A mathematical simulation study reveals the secrets to bowling strikes



Bowling, a sport in which players roll a ball to knock down 10 pins, is a popular sport in the United States, with over 45 million participants, and large amounts of prize money are offered at tournaments held in the United States every year. A research paper has been published by a joint research team from Loughborough University, Massachusetts Institute of Technology, and other institutions that uses mathematics to explain bowling.

Using physics simulations to find targeting strategies in competitive tenpin bowling | AIP Advances | AIP Publishing

https://pubs.aip.org/aip/adv/article/15/4/045222/3344017/Using-physics-simulations-to-find-targeting

The physics of bowling strike after strike - Ars Technica
https://arstechnica.com/science/2025/04/the-physics-of-bowling-strike-after-strike/

One of the research team, Curtis Hooper of the Loughborough University Institute of Sport Technology, is a former coach of the England team at the European Youth Championships and has experience as a competitive bowling coach. Hooper has also published several papers on bowling, including an analysis of the British national tournament and an analysis of the conditioner (oil) used on bowling lanes.

In this study, six simultaneous differential equations using Euler's equations of motion were derived to describe the motion of a bowling ball. Euler's equations of motion are equations derived by the 18th century Swiss mathematician Leonhard Euler and are used to describe the rotational motion of a rigid body. In this study, the bowling ball is modeled as a 'rigid body with an asymmetric weight block inside.'

The derived simultaneous differential equations describe the motion of the ball. The equations consist of the ball's velocity (ν), the ball's angular velocity (ω), the coefficient of friction between the ball and the lane (μ), the acceleration due to gravity (g), the ball's mass (m), the ball's principal moments of inertia (I'), and the orientation of the weight blocks on the ball (φ).



The research team then simulated all combinations of throwing positions and angles based on this simultaneous differential equation. Using data published by the United States Bowling Association in 2009 (PDF file) , the ideal strike standard was set as 'the ball hits a point 6 cm away from the center of the head pin at about 6 degrees,' and the team calculated what throwing conditions would maximize the probability of a strike. Bowling lanes are oiled, but in this simulation, a 'flat oil pattern' in which oil is evenly applied over a 40-foot (about 12.2 m) length and a 'short oil pattern' in which oil is unevenly applied over a 35-foot (about 10.7 m) length are assumed.



As a result of the simulation, it was found that the strike rate of the flat oil pattern was up to about 75% at the 20th board pitch position and 3.0 degree pitch angle, and the strike rate of the short oil pattern was up to about 89% at the 28th board pitch position and 1.8 degree pitch angle. The research team noted that the strike rate of the short oil pattern was clearly higher.

To explain this difference, the team took into account the reality that even the best professional bowlers make an error of about 0.1 degrees from their intended throw angle, which can result in a deviation of several centimeters at the back of the lane, and modeled human error as a normal distribution , then introduced the concept of 'mistake room.' This mistake room is the tolerance range in which a bowler can deviate slightly from their intended target and still have the ball reach the ideal pin contact position.
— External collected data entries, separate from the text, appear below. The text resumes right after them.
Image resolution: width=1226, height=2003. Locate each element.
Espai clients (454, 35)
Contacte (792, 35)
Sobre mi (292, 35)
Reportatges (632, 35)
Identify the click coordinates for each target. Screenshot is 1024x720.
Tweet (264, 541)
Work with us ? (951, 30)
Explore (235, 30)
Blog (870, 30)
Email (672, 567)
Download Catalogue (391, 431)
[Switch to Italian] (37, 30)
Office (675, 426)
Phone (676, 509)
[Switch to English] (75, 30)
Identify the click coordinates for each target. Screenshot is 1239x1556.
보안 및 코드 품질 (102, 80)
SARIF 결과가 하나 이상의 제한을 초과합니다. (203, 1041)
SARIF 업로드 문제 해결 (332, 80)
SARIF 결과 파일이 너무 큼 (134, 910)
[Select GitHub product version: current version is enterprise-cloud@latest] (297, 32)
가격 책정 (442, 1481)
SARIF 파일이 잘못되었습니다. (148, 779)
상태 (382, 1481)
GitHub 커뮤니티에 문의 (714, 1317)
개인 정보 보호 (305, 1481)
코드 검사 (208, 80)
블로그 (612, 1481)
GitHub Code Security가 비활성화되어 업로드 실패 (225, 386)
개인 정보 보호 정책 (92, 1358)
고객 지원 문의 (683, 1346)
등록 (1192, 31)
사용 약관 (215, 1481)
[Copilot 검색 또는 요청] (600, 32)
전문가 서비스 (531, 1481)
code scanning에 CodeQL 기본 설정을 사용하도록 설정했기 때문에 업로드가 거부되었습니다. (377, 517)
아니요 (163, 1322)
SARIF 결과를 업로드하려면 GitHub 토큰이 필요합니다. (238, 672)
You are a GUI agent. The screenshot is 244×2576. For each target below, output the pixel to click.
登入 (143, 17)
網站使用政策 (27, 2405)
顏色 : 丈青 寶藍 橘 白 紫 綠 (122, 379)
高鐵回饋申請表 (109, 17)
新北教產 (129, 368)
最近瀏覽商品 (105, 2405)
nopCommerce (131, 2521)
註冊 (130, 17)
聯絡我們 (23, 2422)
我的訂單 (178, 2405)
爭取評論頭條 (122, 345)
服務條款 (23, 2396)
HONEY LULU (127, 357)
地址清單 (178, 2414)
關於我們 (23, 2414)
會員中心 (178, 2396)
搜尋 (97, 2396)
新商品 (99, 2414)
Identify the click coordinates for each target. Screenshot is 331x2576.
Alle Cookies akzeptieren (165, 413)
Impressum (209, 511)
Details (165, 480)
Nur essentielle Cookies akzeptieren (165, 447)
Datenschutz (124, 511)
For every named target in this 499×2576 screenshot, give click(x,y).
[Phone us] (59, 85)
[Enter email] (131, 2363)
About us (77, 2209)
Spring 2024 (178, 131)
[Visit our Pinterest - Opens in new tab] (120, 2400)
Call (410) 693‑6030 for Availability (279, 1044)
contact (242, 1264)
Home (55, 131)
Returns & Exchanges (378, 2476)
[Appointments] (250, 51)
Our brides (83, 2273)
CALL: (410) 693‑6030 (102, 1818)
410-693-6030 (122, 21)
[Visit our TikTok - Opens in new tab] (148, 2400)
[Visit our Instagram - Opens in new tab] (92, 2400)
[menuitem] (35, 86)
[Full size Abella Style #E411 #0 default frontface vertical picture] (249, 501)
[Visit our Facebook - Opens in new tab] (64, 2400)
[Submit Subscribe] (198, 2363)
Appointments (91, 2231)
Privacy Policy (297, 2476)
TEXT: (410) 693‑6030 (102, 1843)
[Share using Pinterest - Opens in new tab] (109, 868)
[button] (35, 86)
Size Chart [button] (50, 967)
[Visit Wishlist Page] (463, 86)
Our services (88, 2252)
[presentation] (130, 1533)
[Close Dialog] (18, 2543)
The area around the 28 board of the short oil pattern is the boundary between the low friction area in the center of the lane and the high friction area at the edge of the lane, and even if the throwing position is slightly off, it tends to be corrected naturally. The research team claims that playing on the boundary where the change in friction is large maximizes the room for error and increases the strike rate.



This assertion is consistent with the intuitive understanding of experienced bowlers. Professional bowlers empirically aim for routes that attack the friction boundary, and the research team argued that this simulation proves that this strategy is physically and mathematically correct. The research team also suggests further improvements to the model as future prospects, planning research to incorporate more detailed factors such as the effects of uneven lane topography, contact on surfaces that take into account the hardness of the ball, and the effects of ball speed and axis rotation on miss room. Future work also includes experimental measurement of more accurate friction coefficients for specific bowling ball surfaces, oil types, and lane surfaces.